Adéòtí... Lessons of Love Doomed

It was too fast, I knew… there was always a nagging feeling of the wrongness of it all…. But Adéòtí was nice… he treated me well, and so for months, I ignored the feelings. I told myself it was all in my mind… He convinced me that I ‘overthink’… and just for a little while, I believed him.

Adéòtí... Lessons of Love Doomed

This is two part story, Read Part the concluding part here

There had been a raging storm earlier … on the night I met Adéòtí. Perhaps that should have been the telling sign of doom. But what’s a young maiden to do? He was a familiar face in the midst of the storm. That familiarity created a pseudo sense of safety… but it also blinded me to the ‘gaps’ in his tales.

It’s been 2 years since the day I turned my back to Akínyẹlé. Almost 2 years since I left my childhood home and moved to the township. The ‘pitiful’ stares and whispers of the villagers were a bit much to bear… but the unsolicited advice and the mocking laughter of the men I had rejected was the last straw…so I left. Only so I could heal.

The township welcomed me…new faces everywhere…. smiling and unsmiling… yet the loneliness of a new comer stuck with me like skin.
So meeting Adéòtí, on a stormy day was good… in fact it seemed like fate, or so I thought.
And when I told Abísóyè that I met our childhood neighbour in the township… that he was no longer the boy we knew… he is now a man… tall and good looking. I told her Adéòtí had been in the town for 4 years already when we met… so he knew the town well… and he showed me. Abísóyè said to live and laugh… and to let go. She was happy and relieved that an old face was with me among the sea of new faces.

Then a ‘friendship’ began… or at least what looked like one…. then a gentle promise of more.
Then a whirlwind romance… chemistry so intense…connection seeming so deep…boundaries and territories laid unhindered.

It was too fast, I knew… there was always a nagging feeling of the wrongness of it all…. But Adéòtí was nice… he treated me well, and so for months, I ignored the feelings. I told myself it was all in my mind… He convinced me that I ‘overthink’… and just for a little while, I believed him.

You see, Adéòtí is a good man…kind even, but he was a little too much and too fast… and I couldn’t breathe… I was overwhelmed by his constant presence… his never ending visits. He was like oil and I was water.

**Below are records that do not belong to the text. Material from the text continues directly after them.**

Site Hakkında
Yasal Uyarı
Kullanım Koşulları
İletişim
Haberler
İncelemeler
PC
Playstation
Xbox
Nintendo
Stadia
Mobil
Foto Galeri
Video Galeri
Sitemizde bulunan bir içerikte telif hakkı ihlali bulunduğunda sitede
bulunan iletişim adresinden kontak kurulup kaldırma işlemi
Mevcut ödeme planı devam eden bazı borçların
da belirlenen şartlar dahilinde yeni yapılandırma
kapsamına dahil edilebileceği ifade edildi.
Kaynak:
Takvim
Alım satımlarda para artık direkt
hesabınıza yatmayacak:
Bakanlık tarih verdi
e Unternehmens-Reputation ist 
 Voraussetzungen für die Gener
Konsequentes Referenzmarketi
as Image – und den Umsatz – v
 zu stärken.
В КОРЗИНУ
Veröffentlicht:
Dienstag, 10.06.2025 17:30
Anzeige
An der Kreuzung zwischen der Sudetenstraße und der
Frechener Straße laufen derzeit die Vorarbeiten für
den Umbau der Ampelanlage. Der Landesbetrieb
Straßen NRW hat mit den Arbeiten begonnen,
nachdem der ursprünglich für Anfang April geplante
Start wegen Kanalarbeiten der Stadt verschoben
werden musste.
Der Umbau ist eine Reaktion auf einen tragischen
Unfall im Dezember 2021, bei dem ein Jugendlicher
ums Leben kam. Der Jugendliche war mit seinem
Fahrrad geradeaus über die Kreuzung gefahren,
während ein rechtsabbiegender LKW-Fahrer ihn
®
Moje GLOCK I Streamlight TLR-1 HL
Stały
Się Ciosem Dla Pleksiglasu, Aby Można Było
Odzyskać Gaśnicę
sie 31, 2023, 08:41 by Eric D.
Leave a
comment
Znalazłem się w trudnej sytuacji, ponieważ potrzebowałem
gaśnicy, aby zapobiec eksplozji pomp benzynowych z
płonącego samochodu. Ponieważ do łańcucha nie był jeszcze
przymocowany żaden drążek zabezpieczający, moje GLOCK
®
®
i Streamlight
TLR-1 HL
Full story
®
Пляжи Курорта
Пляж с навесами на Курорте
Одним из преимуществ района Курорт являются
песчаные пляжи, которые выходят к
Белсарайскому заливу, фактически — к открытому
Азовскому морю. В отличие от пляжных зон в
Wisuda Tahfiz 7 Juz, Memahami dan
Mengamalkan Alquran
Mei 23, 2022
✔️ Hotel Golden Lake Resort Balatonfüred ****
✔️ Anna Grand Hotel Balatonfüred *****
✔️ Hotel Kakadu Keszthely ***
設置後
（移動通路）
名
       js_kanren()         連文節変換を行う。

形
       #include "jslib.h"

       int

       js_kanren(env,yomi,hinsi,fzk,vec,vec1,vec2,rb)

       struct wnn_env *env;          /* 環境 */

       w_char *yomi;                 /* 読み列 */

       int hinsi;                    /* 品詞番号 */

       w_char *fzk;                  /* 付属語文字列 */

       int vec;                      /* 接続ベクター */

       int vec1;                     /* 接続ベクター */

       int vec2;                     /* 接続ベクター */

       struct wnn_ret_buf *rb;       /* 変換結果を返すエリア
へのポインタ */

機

And Adéòtí had big dreams, none of which involved me, nor accommodated mine. I supposed he felt he will fit me into his dreams somehow…
But I had dreams too, one that have been mine for years… and to simply forget them… even for Adéòtí was a pill so hard to swallow.

Two months into our romance, Mama came visiting. And as we sat on the mat under the stars, she told me of the maidens who had just gotten married… Abísólá, Màmà Alágbo’s youngest daughter had just been given away in marriage… and she married Adéagbo, our Village Crown Prince. Adéwúrà who had married one of my former suitors, Adìsá had just welcomed a son last week.
I was happy to hear such good news of home and I told her so. Mama looked at me keenly and asked if I had any news. She wanted to know if I have found a man and when the man would come to ask for my hand.

I told her of Adéòtí… I told her of his sharp mind…. of our shared love for the culture… of our love for books. I told her of his respect for women… and of his promise of marriage.
Her eyes lit up… I could see how happy she felt that I’ve found a man who would marry me. Without uttering a word, I knew she was relieved that her daughter would finally be given away in marriage… that the Women Association would no longer ask if all was well with her daughter.
I remember how disappointed she was at Akínyẹlé, and finally, it looked like her joy was full.

So, I didn’t tell her that when Adéòtí speaks of his dream, it never included mine. I didn’t tell her of his lack of answer whenever I asked for his plans… and that although he says he will marry me… he also says the promise is conditioned on a dream I didn’t even understand. I couldn’t tell her he still lives in his childhood home… and he says he has no plans of moving out. I also didn’t tell her of his refusal to answer questions about his past… or of his failure to tell me about his family.

She was happy… and I was happy for her.